Storage in IT comes in multiple flavors. We have super-fast NVDIMMs, fast and slow SSDs and snail-paced hard drives. Add in the complexities of networking versus local connection and price, and capacity, and figuring the optimum configuration is no fun. Economics and performance goals guarantee that any enterprise configuration will be a hybrid of several storage types.
Enter auto-tiering. This is a deceptively simple concept. Auto-tiering moves data back and forth between the layers of storage, running in the background. This should keep the hottest data on the most accessible tier of storage, while relegating old, cold data to the most distant layer of storage.

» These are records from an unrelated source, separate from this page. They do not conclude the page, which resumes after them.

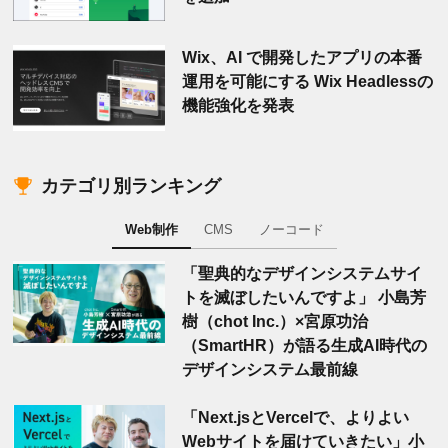
Wix、AI で開発したアプリの本番
運用を可能にする Wix Headlessの
機能強化を発表
カテゴリ別ランキング
Web制作
CMS
ノーコード
「聖典的なデザインシステムサイ
トを滅ぼしたいんですよ」 小島芳
樹（chot Inc.）×宮原功治
（SmartHR）が語る生成AI時代の
デザインシステム最前線
「Next.jsとVercelで、よりよい
Webサイトを届けていきたい」小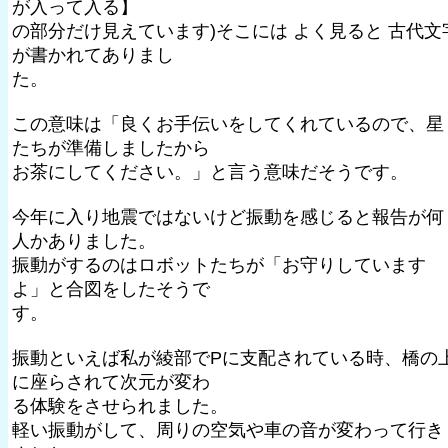
が入って入る】
の部分だけ見えています)そこには よく見ると 古代文
が書かれてありまし
た。
この意味は「良くお手伝いをしてくれているので、星
たちが準備しましたから
お茶にしてください。」と言う意味だそうです。
今年に入り地震ではないけど振動を感じると報告が何
人かありました。
振動がするのはロボットたちが「お守りしています
よ」と合図をしたそうで
す。
振動といえば私が綾部でPに支配されている時、橋の
に座らされて次元が変わ
る体験をさせられました。
軽い振動がして、周りの空気や車の音が変わって行き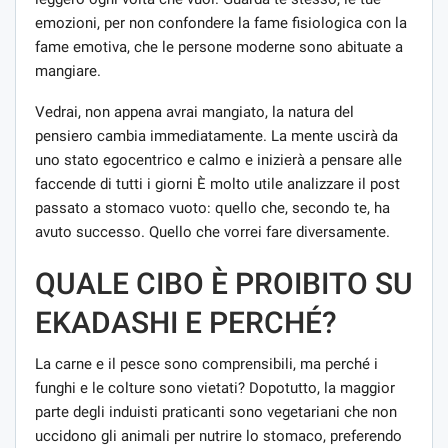
emozioni, per non confondere la fame fisiologica con la
fame emotiva, che le persone moderne sono abituate a
mangiare.
Vedrai, non appena avrai mangiato, la natura del
pensiero cambia immediatamente. La mente uscirà da
uno stato egocentrico e calmo e inizierà a pensare alle
faccende di tutti i giorni È molto utile analizzare il post
passato a stomaco vuoto: quello che, secondo te, ha
avuto successo. Quello che vorrei fare diversamente.
QUALE CIBO È PROIBITO SU
EKADASHI E PERCHÉ?
La carne e il pesce sono comprensibili, ma perché i
funghi e le colture sono vietati? Dopotutto, la maggior
parte degli induisti praticanti sono vegetariani che non
uccidono gli animali per nutrire lo stomaco, preferendo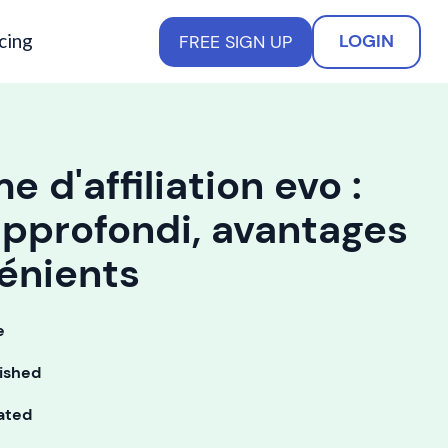
cing
LOGIN
FREE SIGN UP
 d'affiliation evo :
pprofondi, avantages
énients
e
ished
ated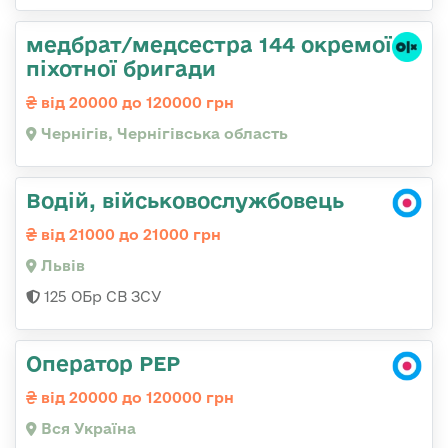
медбрат/медсестра 144 окремої
піхотної бригади
від 20000 до 120000 грн
Чернігів, Чернігівська область
Водій, військовослужбовець
від 21000 до 21000 грн
Львів
125 ОБр СВ ЗСУ
Оператор РЕР
від 20000 до 120000 грн
Вся Україна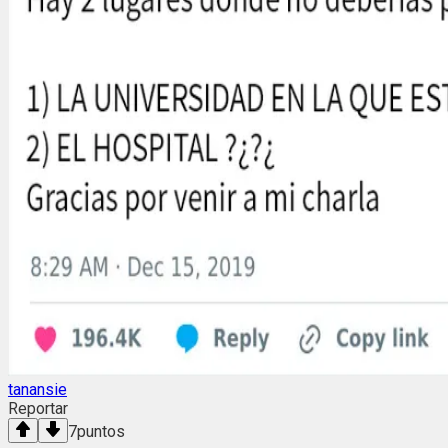
tanansie
Reportar
7
puntos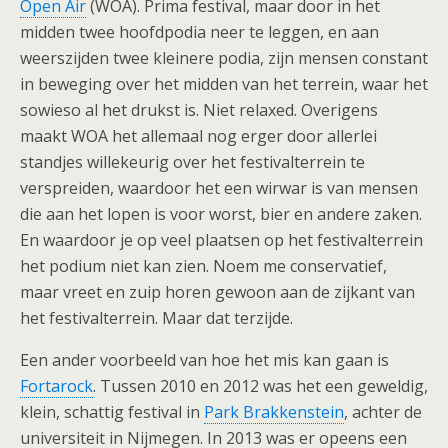
Open Air
(WOA). Prima festival, maar door in het
midden twee hoofdpodia neer te leggen, en aan
weerszijden twee kleinere podia, zijn mensen constant
in beweging over het midden van het terrein, waar het
sowieso al het drukst is. Niet relaxed. Overigens
maakt WOA het allemaal nog erger door allerlei
standjes willekeurig over het festivalterrein te
verspreiden, waardoor het een wirwar is van mensen
die aan het lopen is voor worst, bier en andere zaken.
En waardoor je op veel plaatsen op het festivalterrein
het podium niet kan zien. Noem me conservatief,
maar vreet en zuip horen gewoon aan de zijkant van
het festivalterrein. Maar dat terzijde.
Een ander voorbeeld van hoe het mis kan gaan is
Fortarock
. Tussen 2010 en 2012 was het een geweldig,
klein, schattig festival in
Park Brakkenstein
, achter de
universiteit in Nijmegen. In 2013 was er opeens een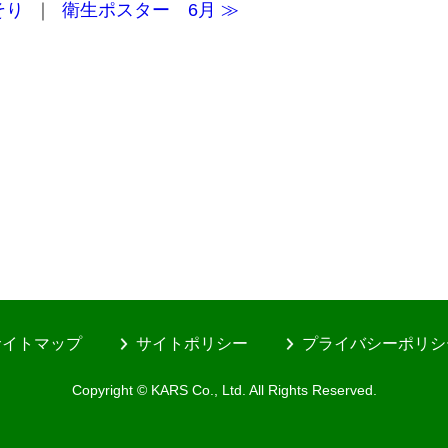
そり
｜
衛生ポスター 6月 ≫
サイトマップ
サイトポリシー
プライバシーポリシ
Copyright © KARS Co., Ltd. All Rights Reserved.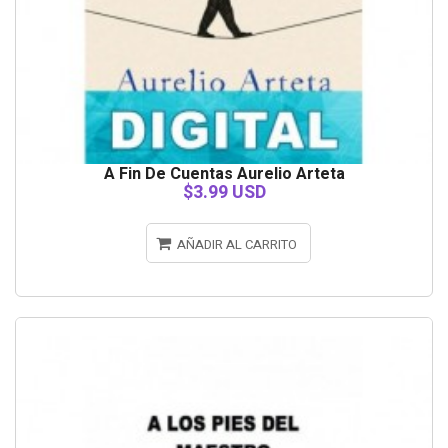
A Fin De Cuentas Aurelio Arteta
$3.99 USD
AÑADIR AL CARRITO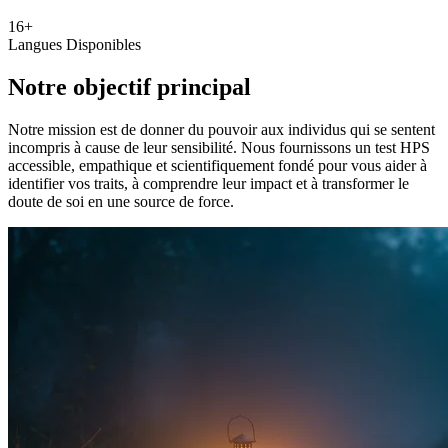
16+
Langues Disponibles
Notre objectif principal
Notre mission est de donner du pouvoir aux individus qui se sentent
incompris à cause de leur sensibilité. Nous fournissons un test HPS
accessible, empathique et scientifiquement fondé pour vous aider à
identifier vos traits, à comprendre leur impact et à transformer le
doute de soi en une source de force.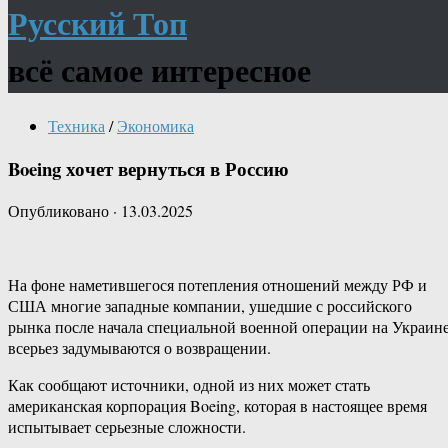
Русский Топ
всё самое интересное
Техника
/
Экономика
Boeing хочет вернуться в Россию
Опубликовано
·
13.03.2025
На фоне наметившегося потепления отношений между РФ и
США многие западные компании, ушедшие с российского
рынка после начала специальной военной операции на Украине
всерьез задумываются о возвращении.
Как сообщают источники, одной из них может стать
американская корпорация Boeing, которая в настоящее время
испытывает серьезные сложности.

A simplistic approach isn’t quite good enough, unfortunately. Computers think in microseconds, while job queues often have a daily or weekly cycle. Data that the computer thinks is cold may suddenly get hotter than Hades when that job hits the system. Similarly, admins know that certain files are created, stored and never seen again.
This layer of user knowledge is handled by incorporating a policy engine into auto-tiering, allowing an admin to anticipate data needs and promote data through the tiers in advance of need.
Auto-tiering has been around a while, usually in appliances that can relegate primary storage to secondary storage in the background. At best, these are partial solutions, with most just covering storage in the appliance and downstream from it, though we are starting to see more powerful holistic capabilities from companies such as Enmotus. Even though hard drives are obsolescent, the evolution of solid-state storage is putting much more emphasis on server-based tiering solutions, with hyper-converged systems and NVDIMMs changing the definition of primary tiers and storage networking. In fact, SSD is adding more tiers to the storage structure, increasing the need for tiering controls.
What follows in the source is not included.